Dopo aver lasciato il segno in svariati generi firmando classici e capolavori indimenticati quali l’horror Il presagio, il cinecomic Superman – Il film, il fantasy Ladyhawke e l’avventuroso per ragazzi I Goonies, Richard Donner mise in piedi nel 1987 quello che si è poi rivelato un caposaldo del cinema d’azione: Arma letale.
Da uno script dell’allora ventiseienne Shane Black, un’operazione che vede protagonisti i poliziotti di Los Angeles Martin Riggs e Roger Murtaugh, rispettivamente interpretati da un Mel Gibson reduce dalla saga dedicata all’eroe futuristico Mad Max e dal Danny Glover interprete di drammi di successo come Le stagioni del cuore, Il colore viola e Witness – Il testimone.
Due agenti di polizia con principi esistenziali agli antipodi: Riggs proveniente dalla guerra del Vietnam e con problemi di instabilità mentale e manie suicide, Murtaugh veterano di mezza età ligio nella sua professione e devoto padre di famiglia dalla vita tranquilla.

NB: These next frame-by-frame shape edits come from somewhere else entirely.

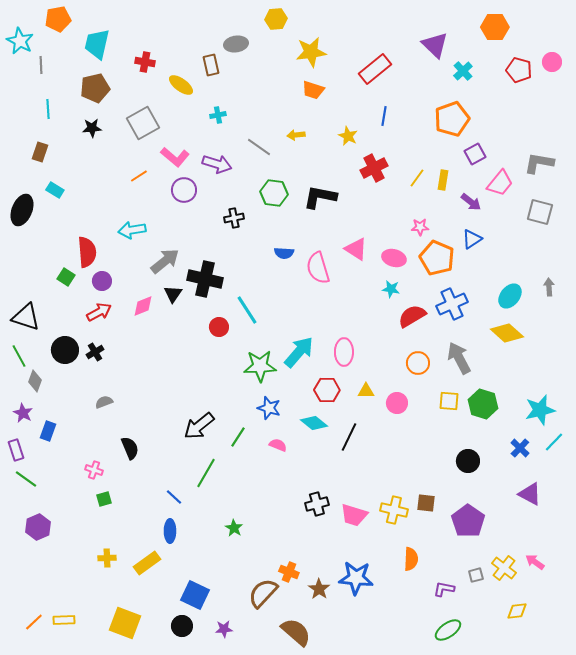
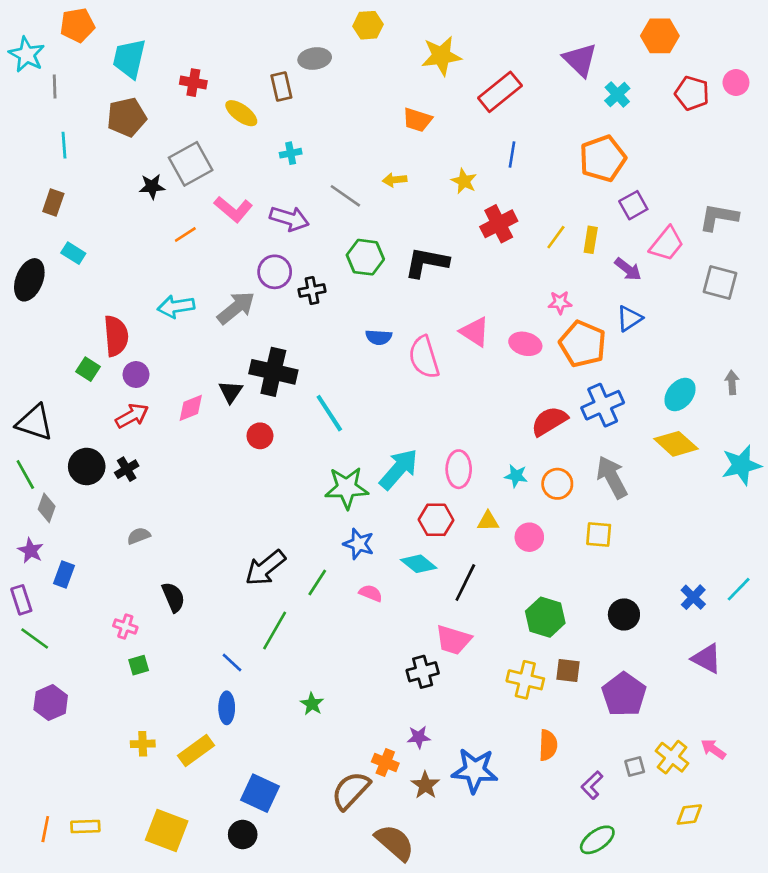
yellow star: (311, 52) -> (441, 56), moved
black star: (92, 128) -> (152, 187), moved
purple circle: (184, 190) -> (275, 272), moved
gray arrow: (165, 261) -> (236, 308), moved
cyan star: (391, 289) -> (516, 476), moved
red circle: (219, 327) -> (260, 436), moved
green hexagon: (483, 404) -> (545, 617), moved
cyan star: (540, 410) -> (741, 465), moved
pink trapezoid: (354, 515) -> (453, 640), moved
purple L-shape: (444, 589) -> (592, 785), turned -55
orange line: (34, 622) -> (45, 829), turned -36
purple star: (224, 629) -> (419, 737), moved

I due vengono messi insieme per svolgere una scottante indagine partita dal suicidio di una ragazza e destinata a fargli scoprire un grosso traffico di droga guidato da un temibile ex generale supportato da un violento braccio destro chiamato Joshua, ovvero Mitchell Ryan e Gary Busey.
Quando si parla di Arma letale non si intende incentrare il discorso sulla sola riuscita di un singolo film il cui successo, oltretutto, ha poi generato tre sequel sempre diretti da Donner, ma ci si focalizza soprattutto sul decennio anni Ottanta che vide imperare sugli schermi cinematografici esclusivamente uomini muscolosi e nerboruti del calibro di Sylvester Stallone e Arnold Schwarzenegger.

L’alchimia perfetta che si è creata tra Gibson e Glover è l’elemento fondamentale che ha maggiormente contribuito al successo di un titolo sempreverde la cui destrezza nell’alternare momenti adrenalinici e divertenti battute ha fatto raggiungere un punto di non ritorno del genere action, formula magari in seguito rivista anche in altri lungometraggi all’altezza della situazione (uno su tutti Die hard – Trappola di cristallo, prodotto dal medesimo Joel Silver di Arma letale).
E, sebbene siano trascorsi quasi quarant’anni dall’uscita del film in sala, le avventure di Riggs e Murtaugh non annoiano mai, senza invecchiare di un solo fotogramma e senza mai stancare di visione in visione.
Un risultato che solo determinati prodotti possono vantare e che in questa occasione trovano un ulteriore motivo di riuscita nella professionalità del compianto regista Donner, artista mai abbastanza lodato che ci ha regalato nel corso della sua carriera racconti per immagini indimenticabili proprio come questo.
Un classico anni del decennio reaganiano ulteriormente impreziosito, poi, dal sound blues delle musiche di Michael Kamen ed Eric Clapton e dal resto del valido cast che, oltre ai citati Ryan e Busey, include Darlene Love, Tracy Wolfe, Steve Kahan, Mary Ellen Trainor, Ed O’Ross, Al Leong, Grand L. Bush e Tom Atkins.
È Warner Bros Entertainment Italia a rendere ora disponibile Arma letale in un’edizione steelbook da collezione dispensatrice della pellicola in blu-ray nella versione cinematografica e in 4K Ultra HD sia nella stessa versione che in director’s cut.
Senza contare i contenuti speciali: commento audio di Donner, quattordici scene supplementari, il trailer e il video musicale Lethal weapon degli Honeymoon Sweet nel blu-ray; sei minuti di ”I’m too old for this”: a chemistry that become iconic e sette di A legacy of inspiration: remembering Dick Donner nel 4K Ultra HD.